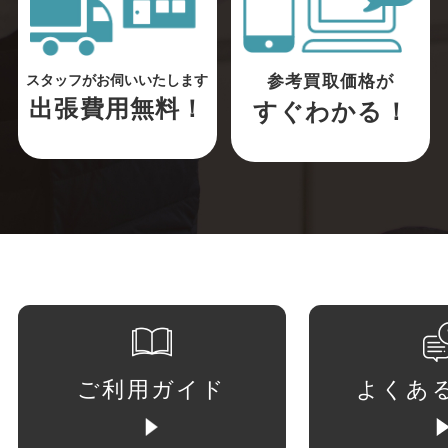
参考買取価格が
スタッフがお伺いいたします
出張費用無料！
すぐわかる！
ご利用ガイド
よくあ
----------------
**Task objective**: The material above is to be output exactly, with each picture left out.

**Response**:
参考買取価格が
スタッフがお伺いいたします
出張費用無料！
すぐわかる！
ご利用ガイド
よくあ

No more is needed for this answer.